A turnaround is rarely straightforward, and such is the case for Tesco right now. It’s flogging non-core assets in a bid to patch up its ragged balance sheet, but that is looking like an increasingly uphill task as its data unit Dunnhumby may be worth a darn sight less than previously thought.
The business behind Tesco’s Clubcard was put up for sale earlier this year with a mooted pricetag of £2bn. Then in June Sky News reported that had halved to around £1bn. Now bidders are reportedly considering offering £700m – or even less.
Dunnhumby has had to renegotiate a contract with US retailer Kroger, which will reportedly slash its annual profits from £110m to £60m or less, according to the FT. That will make any acquisition less easy to finance for bidders, who are said to include a WPP-private equity tie-up and four other private equity firms.
The UK’s biggest retailer desperately needs to shore up its balance sheet, as it tries to stem the flow of customers to Aldi and Lidl, after the dramatic revelation profits had been overstated by £263m profits and a record £6.4bn annual loss.
Credit ratings agency Moody’s has estimated Tesco needs £5bn to plug the leaks. Its South Korean business is also up for sale and should fetch around £4bn. But that still leaves it needing a good price for Dunnhumby – unless chief exec Dave Lewis tries to sell Tesco Bank, for example.
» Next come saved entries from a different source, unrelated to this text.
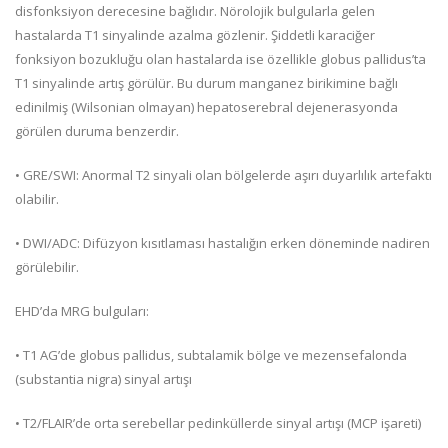
disfonksiyon derecesine bağlıdır. Nörolojik bulgularla gelen
hastalarda T1 sinyalinde azalma gözlenir. Şiddetli karaciğer
fonksiyon bozukluğu olan hastalarda ise özellikle globus pallidus’ta
T1 sinyalinde artış görülür. Bu durum manganez birikimine bağlı
edinilmiş (Wilsonian olmayan) hepatoserebral dejenerasyonda
görülen duruma benzerdir.
• GRE/SWI: Anormal T2 sinyali olan bölgelerde aşırı duyarlılık artefaktı
olabilir.
• DWI/ADC: Difüzyon kısıtlaması hastalığın erken döneminde nadiren
görülebilir.
EHD’da MRG bulguları:
• T1 AG’de globus pallidus, subtalamik bölge ve mezensefalonda
(substantia nigra) sinyal artışı
• T2/FLAIR’de orta serebellar pedinküllerde sinyal artışı (MCP işareti)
Tesco's tumbling shares. Source: Yahoo Finance
But there is the danger of getting rid of decent businesses that can help support the ailing supermarket in years to come. The dreaded last resort is a rights issue, which will deplete the supermarket’s already-ailing shares, which fell another 2.2% this morning, having tumbled 44% in the last two years. No one ever said Lewis’ job would be easy.